┌────────

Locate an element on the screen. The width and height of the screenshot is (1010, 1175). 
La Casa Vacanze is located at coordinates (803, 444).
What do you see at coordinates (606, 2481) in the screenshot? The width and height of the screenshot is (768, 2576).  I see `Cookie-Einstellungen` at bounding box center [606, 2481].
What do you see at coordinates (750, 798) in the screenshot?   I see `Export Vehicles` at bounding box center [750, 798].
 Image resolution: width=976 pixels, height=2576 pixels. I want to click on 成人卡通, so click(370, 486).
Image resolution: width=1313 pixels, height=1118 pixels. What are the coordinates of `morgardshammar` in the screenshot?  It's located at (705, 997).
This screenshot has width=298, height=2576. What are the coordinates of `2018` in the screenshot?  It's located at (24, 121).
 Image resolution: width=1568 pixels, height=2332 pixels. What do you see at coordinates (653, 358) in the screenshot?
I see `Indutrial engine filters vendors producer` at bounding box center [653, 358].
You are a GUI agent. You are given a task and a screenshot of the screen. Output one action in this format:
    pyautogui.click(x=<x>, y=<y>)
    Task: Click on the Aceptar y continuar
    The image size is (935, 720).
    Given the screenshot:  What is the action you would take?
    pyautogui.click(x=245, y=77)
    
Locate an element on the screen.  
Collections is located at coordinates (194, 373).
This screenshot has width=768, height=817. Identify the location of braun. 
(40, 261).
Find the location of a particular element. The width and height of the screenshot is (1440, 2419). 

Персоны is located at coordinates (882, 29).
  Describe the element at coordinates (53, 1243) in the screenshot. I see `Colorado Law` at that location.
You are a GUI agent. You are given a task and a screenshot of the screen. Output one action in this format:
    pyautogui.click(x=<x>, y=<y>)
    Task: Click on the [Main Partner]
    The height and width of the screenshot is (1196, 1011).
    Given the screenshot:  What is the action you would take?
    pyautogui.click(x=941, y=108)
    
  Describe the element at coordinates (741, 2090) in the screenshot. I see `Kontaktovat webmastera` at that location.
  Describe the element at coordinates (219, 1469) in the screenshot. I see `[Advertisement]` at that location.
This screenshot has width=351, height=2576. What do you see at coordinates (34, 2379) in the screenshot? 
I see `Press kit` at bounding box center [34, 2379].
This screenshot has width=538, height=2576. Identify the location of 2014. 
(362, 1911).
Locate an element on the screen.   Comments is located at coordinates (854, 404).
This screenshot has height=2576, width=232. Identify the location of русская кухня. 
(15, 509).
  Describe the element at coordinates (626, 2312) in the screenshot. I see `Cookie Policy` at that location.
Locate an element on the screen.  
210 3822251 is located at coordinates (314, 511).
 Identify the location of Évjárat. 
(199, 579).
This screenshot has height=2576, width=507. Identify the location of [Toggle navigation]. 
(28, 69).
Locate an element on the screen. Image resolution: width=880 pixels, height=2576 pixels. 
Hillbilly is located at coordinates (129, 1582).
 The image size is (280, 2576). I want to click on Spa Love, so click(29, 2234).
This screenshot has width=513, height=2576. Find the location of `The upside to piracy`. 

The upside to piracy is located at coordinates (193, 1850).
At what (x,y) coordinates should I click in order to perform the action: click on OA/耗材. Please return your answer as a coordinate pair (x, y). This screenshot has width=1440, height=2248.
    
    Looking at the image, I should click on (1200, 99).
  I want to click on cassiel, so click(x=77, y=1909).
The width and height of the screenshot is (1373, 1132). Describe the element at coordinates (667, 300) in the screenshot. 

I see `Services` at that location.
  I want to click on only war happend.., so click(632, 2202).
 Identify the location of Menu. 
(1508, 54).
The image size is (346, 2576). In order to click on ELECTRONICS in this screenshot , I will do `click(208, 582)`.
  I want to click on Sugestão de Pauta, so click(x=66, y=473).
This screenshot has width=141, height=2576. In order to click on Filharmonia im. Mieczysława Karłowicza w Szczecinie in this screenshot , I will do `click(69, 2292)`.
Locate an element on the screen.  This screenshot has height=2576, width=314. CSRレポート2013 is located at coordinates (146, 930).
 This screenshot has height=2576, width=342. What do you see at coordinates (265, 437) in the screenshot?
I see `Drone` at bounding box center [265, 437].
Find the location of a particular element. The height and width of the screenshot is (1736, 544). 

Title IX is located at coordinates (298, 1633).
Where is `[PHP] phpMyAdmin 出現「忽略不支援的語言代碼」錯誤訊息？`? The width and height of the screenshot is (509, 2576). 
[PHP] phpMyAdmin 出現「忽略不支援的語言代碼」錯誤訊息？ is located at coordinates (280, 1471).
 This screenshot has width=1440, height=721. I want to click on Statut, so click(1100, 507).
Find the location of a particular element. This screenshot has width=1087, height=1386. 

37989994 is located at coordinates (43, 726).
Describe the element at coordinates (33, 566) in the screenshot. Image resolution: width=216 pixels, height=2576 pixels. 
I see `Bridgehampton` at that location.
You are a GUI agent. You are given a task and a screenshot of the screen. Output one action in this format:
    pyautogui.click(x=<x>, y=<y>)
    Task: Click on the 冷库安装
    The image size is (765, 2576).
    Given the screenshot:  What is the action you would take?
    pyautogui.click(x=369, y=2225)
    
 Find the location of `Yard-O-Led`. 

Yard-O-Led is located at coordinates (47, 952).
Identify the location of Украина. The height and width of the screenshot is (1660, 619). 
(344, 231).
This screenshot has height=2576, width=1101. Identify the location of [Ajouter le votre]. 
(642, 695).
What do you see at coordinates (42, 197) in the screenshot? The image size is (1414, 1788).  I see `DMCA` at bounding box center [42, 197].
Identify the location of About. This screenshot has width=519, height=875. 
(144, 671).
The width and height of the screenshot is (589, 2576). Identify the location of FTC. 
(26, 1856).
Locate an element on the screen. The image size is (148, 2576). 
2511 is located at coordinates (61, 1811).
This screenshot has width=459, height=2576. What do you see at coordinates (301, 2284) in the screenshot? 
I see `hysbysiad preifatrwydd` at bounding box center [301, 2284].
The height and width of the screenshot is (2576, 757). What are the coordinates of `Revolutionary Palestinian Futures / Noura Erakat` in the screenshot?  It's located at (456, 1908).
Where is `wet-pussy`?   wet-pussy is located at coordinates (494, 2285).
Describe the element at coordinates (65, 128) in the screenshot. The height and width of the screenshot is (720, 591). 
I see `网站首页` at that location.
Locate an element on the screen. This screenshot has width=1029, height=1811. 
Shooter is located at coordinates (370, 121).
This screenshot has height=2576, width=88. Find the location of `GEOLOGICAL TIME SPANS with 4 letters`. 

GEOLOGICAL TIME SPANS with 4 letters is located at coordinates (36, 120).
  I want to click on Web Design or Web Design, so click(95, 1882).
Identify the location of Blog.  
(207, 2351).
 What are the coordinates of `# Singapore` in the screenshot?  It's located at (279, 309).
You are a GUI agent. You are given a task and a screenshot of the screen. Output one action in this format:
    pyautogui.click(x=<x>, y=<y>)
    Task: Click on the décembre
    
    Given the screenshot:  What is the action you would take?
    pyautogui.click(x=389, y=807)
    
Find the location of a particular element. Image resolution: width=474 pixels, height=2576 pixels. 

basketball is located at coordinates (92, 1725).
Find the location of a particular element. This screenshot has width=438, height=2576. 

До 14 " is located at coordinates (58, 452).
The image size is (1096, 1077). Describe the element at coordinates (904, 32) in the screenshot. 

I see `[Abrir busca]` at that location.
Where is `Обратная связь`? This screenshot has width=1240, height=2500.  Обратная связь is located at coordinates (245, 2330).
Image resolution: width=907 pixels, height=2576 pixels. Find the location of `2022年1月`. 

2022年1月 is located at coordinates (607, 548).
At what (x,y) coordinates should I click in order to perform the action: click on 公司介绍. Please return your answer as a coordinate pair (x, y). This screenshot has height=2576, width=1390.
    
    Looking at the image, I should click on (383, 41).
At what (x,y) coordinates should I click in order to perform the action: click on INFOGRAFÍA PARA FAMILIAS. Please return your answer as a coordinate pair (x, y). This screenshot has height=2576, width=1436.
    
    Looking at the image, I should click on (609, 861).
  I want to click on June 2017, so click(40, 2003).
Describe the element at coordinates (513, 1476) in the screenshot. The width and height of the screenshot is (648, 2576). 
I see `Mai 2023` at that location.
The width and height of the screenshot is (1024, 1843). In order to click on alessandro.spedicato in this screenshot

└────────

## What to produce
Beginning at the line that contains "Identify the location of Blog." and ending at the last line above, copy each line without any change.

## Exercise response
Identify the location of Blog.  
(207, 2351).
 What are the coordinates of `# Singapore` in the screenshot?  It's located at (279, 309).
You are a GUI agent. You are given a task and a screenshot of the screen. Output one action in this format:
    pyautogui.click(x=<x>, y=<y>)
    Task: Click on the décembre
    
    Given the screenshot:  What is the action you would take?
    pyautogui.click(x=389, y=807)
    
Find the location of a particular element. Image resolution: width=474 pixels, height=2576 pixels. 

basketball is located at coordinates (92, 1725).
Find the location of a particular element. This screenshot has width=438, height=2576. 

До 14 " is located at coordinates (58, 452).
The image size is (1096, 1077). Describe the element at coordinates (904, 32) in the screenshot. 

I see `[Abrir busca]` at that location.
Where is `Обратная связь`? This screenshot has width=1240, height=2500.  Обратная связь is located at coordinates (245, 2330).
Image resolution: width=907 pixels, height=2576 pixels. Find the location of `2022年1月`. 

2022年1月 is located at coordinates (607, 548).
At what (x,y) coordinates should I click in order to perform the action: click on 公司介绍. Please return your answer as a coordinate pair (x, y). This screenshot has height=2576, width=1390.
    
    Looking at the image, I should click on (383, 41).
At what (x,y) coordinates should I click in order to perform the action: click on INFOGRAFÍA PARA FAMILIAS. Please return your answer as a coordinate pair (x, y). This screenshot has height=2576, width=1436.
    
    Looking at the image, I should click on (609, 861).
  I want to click on June 2017, so click(40, 2003).
Describe the element at coordinates (513, 1476) in the screenshot. The width and height of the screenshot is (648, 2576). 
I see `Mai 2023` at that location.
The width and height of the screenshot is (1024, 1843). In order to click on alessandro.spedicato in this screenshot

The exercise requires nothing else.